-- Given information follows --

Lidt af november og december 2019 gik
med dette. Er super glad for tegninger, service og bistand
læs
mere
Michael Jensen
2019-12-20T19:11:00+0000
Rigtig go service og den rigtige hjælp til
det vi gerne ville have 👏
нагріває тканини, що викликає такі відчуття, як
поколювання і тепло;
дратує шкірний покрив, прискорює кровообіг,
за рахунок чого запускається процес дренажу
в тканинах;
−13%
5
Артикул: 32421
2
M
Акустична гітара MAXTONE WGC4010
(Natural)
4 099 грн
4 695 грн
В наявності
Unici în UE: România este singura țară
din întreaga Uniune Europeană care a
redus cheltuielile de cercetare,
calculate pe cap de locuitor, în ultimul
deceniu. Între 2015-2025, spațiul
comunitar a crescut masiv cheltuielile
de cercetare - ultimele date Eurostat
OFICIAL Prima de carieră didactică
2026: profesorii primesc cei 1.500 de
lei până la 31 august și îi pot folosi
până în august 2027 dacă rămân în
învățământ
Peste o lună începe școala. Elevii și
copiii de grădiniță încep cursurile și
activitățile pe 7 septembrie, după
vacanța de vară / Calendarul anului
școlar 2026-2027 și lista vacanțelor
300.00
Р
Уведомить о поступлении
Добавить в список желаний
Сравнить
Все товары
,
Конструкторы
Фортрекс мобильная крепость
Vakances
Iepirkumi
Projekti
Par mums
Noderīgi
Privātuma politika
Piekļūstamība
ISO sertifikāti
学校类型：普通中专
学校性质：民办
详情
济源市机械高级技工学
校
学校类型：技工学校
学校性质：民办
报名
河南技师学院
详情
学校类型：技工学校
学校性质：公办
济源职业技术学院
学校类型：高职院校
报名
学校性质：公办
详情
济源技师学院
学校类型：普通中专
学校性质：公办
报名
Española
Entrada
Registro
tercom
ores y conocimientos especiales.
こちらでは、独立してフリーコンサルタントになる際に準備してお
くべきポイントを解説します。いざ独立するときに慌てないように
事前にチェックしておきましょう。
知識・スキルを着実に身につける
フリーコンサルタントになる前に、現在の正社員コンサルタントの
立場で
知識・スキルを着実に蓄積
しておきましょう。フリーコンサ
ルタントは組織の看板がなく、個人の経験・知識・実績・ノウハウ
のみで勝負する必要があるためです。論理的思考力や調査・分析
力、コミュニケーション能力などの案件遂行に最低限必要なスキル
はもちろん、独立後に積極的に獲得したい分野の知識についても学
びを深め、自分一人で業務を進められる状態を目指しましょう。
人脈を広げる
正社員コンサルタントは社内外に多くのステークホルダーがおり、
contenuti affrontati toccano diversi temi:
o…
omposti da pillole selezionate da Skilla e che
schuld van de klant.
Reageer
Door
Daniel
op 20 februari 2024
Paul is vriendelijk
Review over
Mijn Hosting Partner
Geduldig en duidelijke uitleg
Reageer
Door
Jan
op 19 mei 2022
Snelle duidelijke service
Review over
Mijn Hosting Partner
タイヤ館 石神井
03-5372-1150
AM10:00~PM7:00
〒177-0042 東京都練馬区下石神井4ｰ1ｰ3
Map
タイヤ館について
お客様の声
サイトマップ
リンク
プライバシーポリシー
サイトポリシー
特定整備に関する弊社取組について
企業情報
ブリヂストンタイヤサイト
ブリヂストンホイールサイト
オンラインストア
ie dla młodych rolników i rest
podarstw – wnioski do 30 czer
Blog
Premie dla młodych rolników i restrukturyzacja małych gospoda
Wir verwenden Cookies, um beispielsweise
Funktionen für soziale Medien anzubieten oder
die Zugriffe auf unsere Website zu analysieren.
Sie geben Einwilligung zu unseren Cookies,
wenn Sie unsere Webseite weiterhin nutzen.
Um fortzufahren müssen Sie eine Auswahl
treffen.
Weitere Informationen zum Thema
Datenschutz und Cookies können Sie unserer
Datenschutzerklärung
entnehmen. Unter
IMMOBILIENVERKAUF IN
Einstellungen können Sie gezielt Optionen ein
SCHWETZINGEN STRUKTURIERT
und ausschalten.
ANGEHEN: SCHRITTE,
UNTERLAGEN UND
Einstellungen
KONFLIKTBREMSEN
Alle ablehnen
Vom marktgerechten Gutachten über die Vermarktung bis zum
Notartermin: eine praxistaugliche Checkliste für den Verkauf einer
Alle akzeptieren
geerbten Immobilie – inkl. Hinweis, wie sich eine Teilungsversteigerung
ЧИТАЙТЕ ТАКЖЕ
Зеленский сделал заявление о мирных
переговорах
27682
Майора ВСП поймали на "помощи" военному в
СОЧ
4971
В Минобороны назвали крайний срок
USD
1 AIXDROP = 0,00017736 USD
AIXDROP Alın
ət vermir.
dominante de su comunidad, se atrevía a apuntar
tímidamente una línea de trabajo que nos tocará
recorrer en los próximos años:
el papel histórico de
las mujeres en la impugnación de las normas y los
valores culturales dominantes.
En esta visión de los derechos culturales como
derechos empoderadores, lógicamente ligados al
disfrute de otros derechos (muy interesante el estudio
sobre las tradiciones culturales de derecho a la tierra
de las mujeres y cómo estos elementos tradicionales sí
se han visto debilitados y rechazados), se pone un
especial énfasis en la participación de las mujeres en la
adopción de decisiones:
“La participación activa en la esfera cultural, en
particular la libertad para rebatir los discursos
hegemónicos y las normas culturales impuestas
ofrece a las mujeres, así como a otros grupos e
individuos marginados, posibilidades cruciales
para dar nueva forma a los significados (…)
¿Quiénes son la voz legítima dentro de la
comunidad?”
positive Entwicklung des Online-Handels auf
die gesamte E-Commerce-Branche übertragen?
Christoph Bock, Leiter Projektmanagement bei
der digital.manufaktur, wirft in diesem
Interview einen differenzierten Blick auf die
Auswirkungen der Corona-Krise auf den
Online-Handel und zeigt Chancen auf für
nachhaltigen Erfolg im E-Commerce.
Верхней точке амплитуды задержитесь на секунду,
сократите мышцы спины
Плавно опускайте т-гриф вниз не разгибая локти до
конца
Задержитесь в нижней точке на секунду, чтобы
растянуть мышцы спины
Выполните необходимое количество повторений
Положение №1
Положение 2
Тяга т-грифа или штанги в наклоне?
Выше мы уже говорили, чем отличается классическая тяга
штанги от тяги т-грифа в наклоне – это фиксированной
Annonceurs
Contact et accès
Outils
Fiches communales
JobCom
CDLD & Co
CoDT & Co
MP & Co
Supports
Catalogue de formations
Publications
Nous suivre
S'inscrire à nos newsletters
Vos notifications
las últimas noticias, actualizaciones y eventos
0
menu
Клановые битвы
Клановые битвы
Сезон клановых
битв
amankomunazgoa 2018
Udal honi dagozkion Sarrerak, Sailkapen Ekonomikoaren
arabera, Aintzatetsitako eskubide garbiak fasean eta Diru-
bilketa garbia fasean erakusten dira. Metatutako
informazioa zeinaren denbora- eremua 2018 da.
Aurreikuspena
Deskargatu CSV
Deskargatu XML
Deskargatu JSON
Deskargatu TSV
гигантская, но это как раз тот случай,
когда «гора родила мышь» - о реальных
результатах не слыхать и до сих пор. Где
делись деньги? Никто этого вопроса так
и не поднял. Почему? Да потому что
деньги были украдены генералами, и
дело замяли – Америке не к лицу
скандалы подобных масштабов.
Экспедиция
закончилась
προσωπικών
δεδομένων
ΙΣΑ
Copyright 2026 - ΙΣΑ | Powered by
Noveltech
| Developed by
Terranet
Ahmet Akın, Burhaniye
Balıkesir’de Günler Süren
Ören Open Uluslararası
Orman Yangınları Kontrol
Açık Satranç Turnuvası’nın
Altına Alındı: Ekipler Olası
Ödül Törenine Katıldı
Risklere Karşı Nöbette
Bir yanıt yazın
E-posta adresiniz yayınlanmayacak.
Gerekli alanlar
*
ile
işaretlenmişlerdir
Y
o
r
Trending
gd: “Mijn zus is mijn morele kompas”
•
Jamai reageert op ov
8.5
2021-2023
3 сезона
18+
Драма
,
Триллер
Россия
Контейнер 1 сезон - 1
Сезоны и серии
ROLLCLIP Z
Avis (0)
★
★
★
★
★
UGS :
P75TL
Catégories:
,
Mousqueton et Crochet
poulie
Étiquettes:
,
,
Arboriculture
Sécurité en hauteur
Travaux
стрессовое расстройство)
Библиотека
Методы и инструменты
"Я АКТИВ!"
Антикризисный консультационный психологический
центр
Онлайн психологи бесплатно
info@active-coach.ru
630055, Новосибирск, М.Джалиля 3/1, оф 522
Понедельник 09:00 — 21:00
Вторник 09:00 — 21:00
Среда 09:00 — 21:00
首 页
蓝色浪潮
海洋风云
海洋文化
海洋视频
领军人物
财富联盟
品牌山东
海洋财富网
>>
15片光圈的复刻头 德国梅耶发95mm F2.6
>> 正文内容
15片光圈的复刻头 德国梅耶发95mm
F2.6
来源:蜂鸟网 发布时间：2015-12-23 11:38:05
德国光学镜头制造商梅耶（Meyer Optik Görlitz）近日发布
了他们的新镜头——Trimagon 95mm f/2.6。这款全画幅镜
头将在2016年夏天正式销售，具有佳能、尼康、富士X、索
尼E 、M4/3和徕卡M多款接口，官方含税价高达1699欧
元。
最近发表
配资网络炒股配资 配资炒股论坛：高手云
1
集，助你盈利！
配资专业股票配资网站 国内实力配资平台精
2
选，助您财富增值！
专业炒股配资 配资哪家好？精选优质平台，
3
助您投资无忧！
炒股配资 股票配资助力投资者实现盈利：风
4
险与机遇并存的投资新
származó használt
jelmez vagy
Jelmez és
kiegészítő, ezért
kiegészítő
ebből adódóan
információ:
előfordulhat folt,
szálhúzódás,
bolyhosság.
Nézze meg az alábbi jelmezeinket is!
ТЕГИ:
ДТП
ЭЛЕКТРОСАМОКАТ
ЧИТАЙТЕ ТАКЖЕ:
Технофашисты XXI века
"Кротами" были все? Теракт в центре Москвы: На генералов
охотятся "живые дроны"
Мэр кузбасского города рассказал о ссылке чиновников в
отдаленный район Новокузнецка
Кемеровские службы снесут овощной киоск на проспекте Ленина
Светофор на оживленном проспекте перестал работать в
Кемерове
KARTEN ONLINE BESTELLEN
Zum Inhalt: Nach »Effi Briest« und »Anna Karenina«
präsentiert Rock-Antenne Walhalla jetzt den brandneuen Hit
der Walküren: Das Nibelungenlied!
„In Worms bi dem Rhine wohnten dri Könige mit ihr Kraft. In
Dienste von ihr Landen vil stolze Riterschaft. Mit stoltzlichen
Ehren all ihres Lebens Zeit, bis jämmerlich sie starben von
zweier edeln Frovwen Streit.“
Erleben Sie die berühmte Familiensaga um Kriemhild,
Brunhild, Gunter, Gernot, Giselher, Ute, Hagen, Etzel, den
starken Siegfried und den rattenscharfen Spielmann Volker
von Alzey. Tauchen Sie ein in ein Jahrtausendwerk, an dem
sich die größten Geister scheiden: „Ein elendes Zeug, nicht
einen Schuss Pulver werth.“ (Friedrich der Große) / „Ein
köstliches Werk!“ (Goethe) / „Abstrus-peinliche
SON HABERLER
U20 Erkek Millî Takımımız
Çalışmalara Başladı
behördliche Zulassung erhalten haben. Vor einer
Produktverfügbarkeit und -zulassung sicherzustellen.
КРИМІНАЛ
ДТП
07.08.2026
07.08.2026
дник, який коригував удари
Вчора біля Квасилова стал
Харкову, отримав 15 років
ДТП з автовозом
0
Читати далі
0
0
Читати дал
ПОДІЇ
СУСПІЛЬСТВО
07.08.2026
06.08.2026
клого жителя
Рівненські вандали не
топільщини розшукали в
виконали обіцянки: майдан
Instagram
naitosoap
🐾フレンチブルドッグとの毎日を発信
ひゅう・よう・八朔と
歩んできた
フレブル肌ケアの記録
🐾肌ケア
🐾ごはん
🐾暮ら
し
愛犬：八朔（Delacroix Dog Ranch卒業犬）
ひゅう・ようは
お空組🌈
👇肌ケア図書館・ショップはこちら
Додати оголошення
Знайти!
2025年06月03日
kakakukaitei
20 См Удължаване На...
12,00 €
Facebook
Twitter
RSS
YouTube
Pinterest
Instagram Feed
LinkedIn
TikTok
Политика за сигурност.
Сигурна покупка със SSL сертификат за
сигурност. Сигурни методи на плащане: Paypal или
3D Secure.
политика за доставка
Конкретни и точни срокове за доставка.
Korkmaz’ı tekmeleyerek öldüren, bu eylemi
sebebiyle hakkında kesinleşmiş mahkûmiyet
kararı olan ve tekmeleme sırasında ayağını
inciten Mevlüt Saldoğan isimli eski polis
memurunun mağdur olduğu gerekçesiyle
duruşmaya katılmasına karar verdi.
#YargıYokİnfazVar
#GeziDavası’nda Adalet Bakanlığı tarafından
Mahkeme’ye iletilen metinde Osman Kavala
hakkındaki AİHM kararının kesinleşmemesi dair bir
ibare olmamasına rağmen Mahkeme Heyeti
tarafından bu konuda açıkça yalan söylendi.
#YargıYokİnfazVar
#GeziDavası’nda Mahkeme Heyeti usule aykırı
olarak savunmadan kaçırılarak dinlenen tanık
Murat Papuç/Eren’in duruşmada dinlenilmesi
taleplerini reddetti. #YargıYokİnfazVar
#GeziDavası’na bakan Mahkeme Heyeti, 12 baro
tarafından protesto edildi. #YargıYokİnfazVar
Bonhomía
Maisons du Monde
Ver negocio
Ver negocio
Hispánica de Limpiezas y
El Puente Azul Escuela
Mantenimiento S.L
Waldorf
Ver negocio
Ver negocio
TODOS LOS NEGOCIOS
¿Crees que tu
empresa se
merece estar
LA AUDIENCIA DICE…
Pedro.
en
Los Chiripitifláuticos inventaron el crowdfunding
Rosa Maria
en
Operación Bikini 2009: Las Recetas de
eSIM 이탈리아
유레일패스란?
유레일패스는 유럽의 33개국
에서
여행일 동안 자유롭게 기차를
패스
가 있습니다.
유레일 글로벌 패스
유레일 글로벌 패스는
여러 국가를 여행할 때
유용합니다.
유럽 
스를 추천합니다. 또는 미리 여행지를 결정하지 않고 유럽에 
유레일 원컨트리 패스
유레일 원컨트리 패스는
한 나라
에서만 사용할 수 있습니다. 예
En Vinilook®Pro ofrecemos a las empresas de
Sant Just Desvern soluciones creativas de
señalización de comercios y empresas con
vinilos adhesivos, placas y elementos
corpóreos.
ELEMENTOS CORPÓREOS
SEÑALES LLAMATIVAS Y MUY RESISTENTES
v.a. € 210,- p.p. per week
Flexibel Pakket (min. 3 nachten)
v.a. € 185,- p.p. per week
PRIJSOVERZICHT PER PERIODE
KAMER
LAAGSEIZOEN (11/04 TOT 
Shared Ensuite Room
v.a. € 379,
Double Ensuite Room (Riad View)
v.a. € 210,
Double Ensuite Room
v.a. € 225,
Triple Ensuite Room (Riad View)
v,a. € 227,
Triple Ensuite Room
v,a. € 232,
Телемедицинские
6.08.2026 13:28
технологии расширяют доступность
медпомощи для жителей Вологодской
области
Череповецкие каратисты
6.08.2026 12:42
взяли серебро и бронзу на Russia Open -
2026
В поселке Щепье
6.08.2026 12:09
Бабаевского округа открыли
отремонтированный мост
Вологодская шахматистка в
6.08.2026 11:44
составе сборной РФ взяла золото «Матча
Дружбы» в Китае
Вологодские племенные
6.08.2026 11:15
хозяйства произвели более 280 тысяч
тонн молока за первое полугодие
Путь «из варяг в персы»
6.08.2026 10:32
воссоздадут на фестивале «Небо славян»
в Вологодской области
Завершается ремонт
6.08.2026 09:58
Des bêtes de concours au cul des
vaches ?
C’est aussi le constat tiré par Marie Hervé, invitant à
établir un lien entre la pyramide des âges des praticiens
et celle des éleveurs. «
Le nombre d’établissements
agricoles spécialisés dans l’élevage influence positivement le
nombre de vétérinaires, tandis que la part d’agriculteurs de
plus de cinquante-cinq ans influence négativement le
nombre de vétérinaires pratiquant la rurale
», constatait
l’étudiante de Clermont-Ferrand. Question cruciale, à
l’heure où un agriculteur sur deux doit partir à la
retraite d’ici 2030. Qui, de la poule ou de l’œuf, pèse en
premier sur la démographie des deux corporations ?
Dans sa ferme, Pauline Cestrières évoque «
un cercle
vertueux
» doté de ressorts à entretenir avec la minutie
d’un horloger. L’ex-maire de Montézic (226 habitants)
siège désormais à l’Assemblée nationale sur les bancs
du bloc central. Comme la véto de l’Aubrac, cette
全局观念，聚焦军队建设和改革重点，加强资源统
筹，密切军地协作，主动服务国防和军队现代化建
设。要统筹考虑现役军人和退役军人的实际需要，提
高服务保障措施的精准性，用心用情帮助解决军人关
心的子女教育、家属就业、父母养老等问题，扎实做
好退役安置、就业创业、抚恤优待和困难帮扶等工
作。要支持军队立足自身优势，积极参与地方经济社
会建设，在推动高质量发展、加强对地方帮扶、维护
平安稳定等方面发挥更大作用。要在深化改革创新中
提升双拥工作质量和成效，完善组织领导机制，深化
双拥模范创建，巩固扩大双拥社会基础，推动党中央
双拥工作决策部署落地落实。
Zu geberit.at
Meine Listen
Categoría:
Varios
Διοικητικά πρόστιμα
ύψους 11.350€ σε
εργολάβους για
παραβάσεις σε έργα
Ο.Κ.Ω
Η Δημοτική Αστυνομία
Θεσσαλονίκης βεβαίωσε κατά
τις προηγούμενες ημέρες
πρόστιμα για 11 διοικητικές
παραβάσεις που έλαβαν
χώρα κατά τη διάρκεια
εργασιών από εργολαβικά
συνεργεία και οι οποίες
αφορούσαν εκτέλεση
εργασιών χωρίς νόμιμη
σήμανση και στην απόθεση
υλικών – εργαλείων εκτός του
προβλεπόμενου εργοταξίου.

-- Given information concluded --

Please tally the lines in the data above containing the string "como", and give the number alone.

Solution for this exercise » 2